• **Task prompt**
Report all lines of the records that contain "avec".
Provided records START
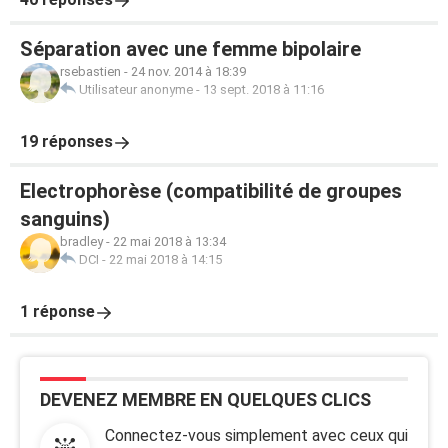
Séparation avec une femme bipolaire
rsebastien
-
24 nov. 2014 à 18:39
Utilisateur anonyme
-
13 sept. 2018 à 11:16
19 réponses
Electrophorèse (compatibilité de groupes
sanguins)
bradley
-
22 mai 2018 à 13:34
DCI
-
22 mai 2018 à 14:15
1 réponse
DEVENEZ MEMBRE EN QUELQUES CLICS
Connectez-vous simplement avec ceux qui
Provided records END
• **Exercise solution**
Séparation avec une femme bipolaire
Connectez-vous simplement avec ceux qui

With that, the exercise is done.